▸ **ACTIVITY**
Filter by the string "Planchard": return the lines of the material that contain it.

▸ **DATA EXCERPTS**
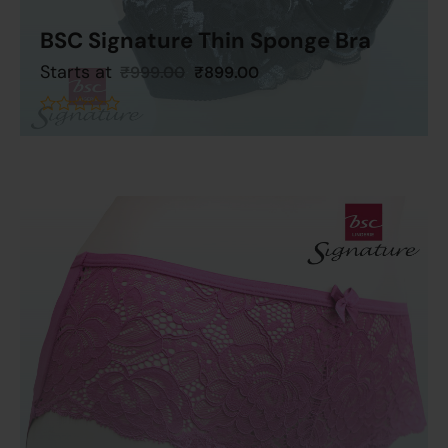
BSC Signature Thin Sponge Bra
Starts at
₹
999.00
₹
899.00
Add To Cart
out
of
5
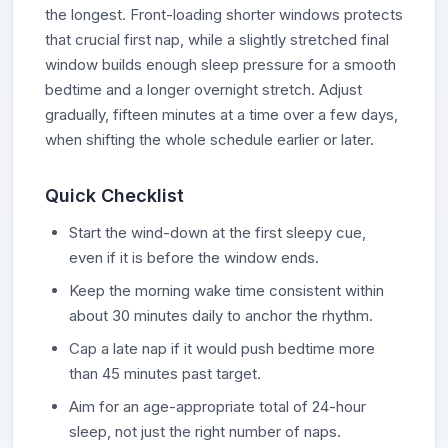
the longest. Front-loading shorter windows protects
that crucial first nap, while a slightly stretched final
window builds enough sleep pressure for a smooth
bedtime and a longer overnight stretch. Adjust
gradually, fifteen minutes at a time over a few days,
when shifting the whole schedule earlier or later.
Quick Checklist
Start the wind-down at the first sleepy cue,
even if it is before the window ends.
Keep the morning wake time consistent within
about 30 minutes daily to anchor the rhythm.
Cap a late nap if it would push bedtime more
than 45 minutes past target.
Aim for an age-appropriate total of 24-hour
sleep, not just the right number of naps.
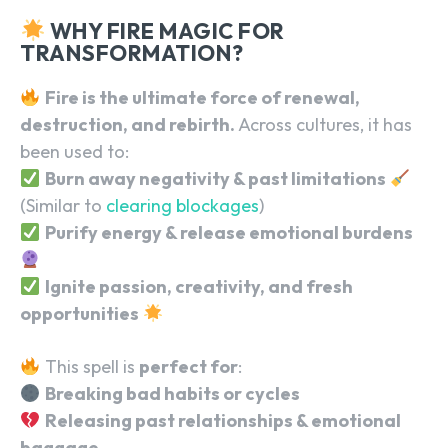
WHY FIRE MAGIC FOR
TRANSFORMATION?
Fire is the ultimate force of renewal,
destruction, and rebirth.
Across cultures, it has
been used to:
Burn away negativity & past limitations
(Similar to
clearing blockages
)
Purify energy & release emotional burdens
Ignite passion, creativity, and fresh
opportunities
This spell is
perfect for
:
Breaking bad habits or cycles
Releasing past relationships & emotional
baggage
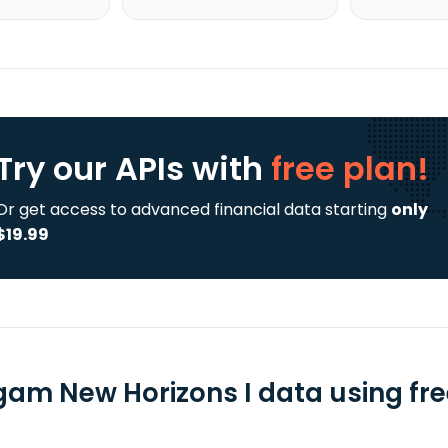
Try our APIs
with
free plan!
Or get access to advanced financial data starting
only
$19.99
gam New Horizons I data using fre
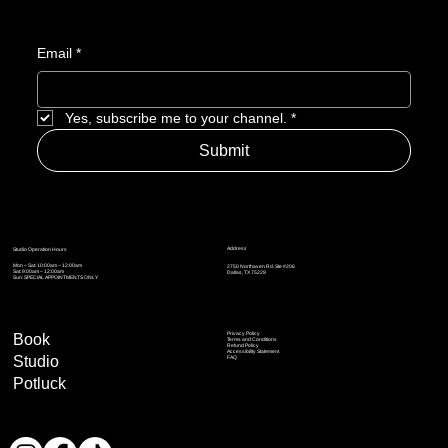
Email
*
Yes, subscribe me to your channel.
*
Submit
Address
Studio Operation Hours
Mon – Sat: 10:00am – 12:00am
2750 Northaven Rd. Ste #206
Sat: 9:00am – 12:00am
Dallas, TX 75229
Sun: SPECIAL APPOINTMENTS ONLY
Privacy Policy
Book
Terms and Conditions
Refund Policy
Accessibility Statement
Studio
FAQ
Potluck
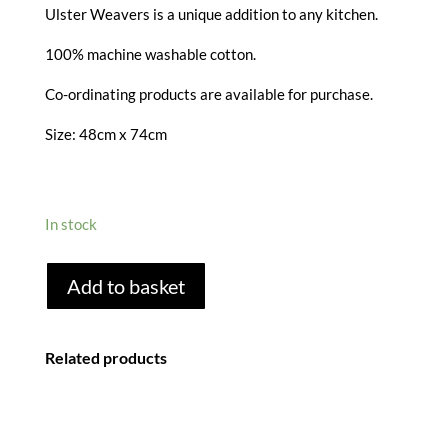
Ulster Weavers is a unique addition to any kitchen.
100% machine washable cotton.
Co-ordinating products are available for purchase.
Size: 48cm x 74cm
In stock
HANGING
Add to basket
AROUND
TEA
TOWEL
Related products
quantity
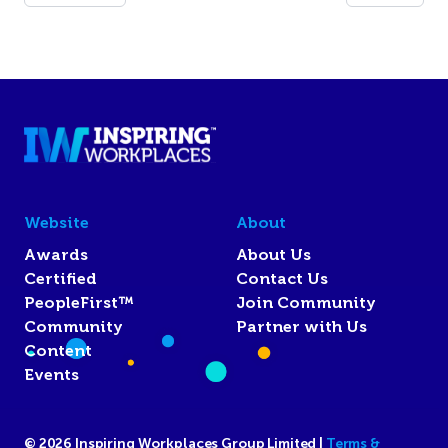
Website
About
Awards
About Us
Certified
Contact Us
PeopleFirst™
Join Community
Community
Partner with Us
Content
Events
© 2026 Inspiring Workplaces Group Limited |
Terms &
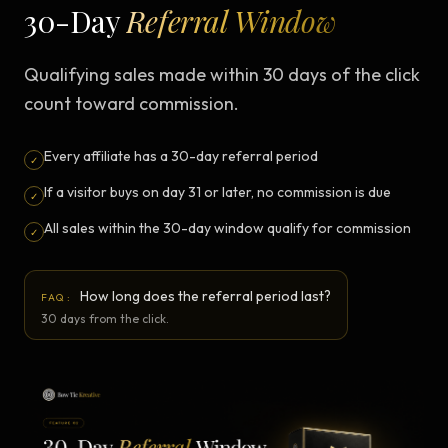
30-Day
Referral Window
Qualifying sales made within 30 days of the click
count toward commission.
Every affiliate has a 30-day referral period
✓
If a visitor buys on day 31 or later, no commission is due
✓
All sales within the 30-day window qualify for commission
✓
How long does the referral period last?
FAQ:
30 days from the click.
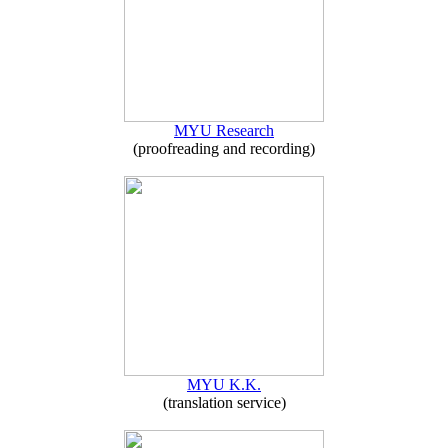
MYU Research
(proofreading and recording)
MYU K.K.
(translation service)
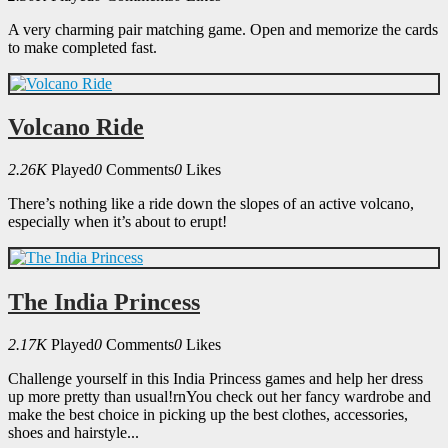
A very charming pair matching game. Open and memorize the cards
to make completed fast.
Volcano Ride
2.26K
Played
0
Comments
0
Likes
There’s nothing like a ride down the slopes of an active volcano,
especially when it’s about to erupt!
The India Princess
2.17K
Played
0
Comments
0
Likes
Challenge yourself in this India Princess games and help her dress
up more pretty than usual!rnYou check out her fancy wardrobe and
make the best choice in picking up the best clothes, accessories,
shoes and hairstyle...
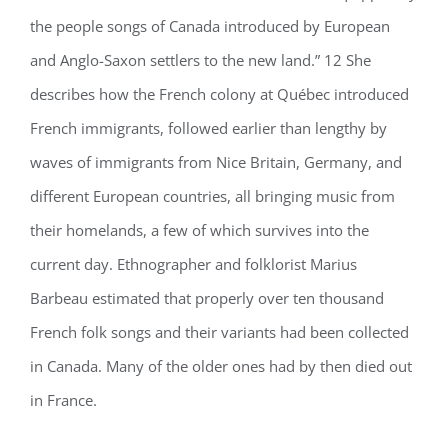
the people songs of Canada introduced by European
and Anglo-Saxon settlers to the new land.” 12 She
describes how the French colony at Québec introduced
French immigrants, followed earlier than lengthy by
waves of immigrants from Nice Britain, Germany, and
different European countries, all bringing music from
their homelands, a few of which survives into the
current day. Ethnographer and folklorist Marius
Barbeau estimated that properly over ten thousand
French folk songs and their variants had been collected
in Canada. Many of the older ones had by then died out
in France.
---
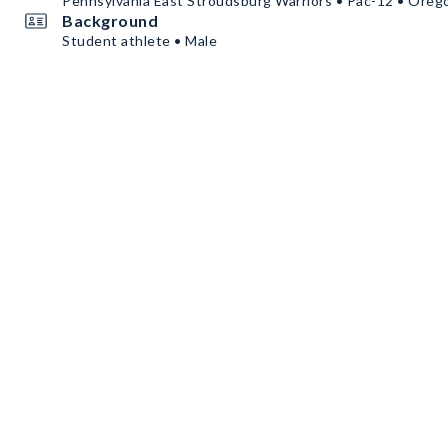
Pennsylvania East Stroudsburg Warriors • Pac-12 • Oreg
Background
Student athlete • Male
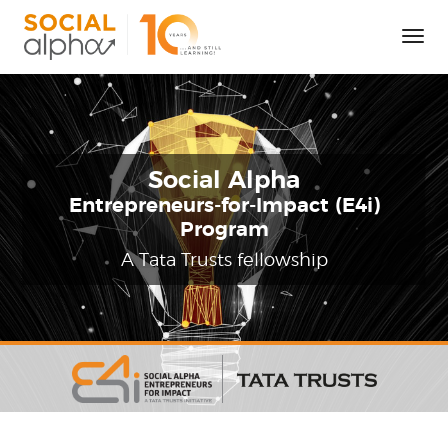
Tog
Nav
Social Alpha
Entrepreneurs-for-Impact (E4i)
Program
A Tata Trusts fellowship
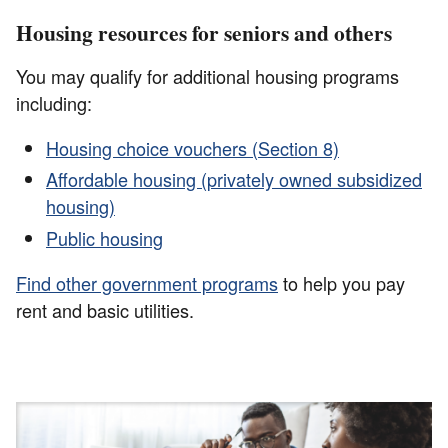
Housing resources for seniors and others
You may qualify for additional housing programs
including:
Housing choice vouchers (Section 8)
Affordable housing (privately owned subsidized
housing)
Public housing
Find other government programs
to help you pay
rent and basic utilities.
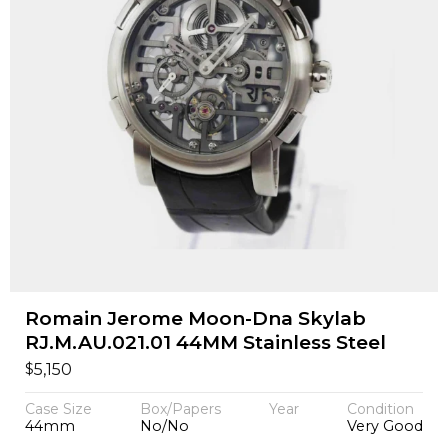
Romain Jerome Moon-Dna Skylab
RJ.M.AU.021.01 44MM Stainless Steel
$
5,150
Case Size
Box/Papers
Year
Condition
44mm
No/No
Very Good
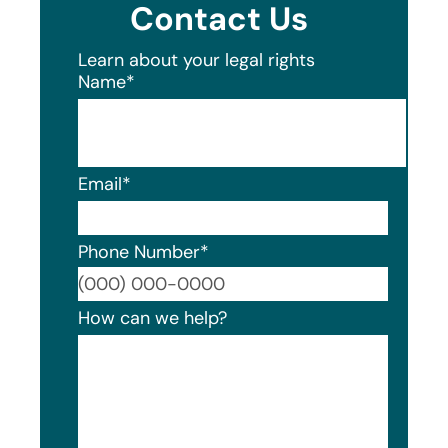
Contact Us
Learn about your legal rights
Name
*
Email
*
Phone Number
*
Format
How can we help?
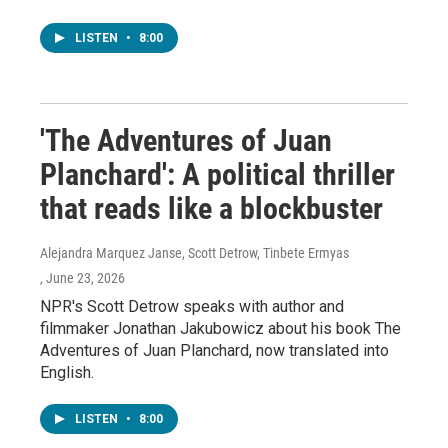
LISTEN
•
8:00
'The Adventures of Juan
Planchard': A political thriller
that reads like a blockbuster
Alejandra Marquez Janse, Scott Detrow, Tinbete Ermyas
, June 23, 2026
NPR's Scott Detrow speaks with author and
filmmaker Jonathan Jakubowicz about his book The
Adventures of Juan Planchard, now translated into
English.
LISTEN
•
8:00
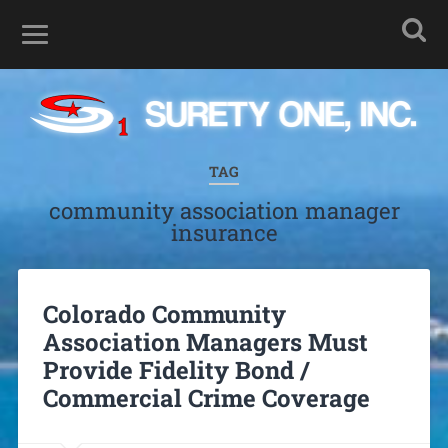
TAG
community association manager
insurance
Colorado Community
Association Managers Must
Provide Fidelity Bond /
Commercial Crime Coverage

▸ **SOLUTION**
Planchard': A political thriller
Adventures of Juan Planchard, now translated into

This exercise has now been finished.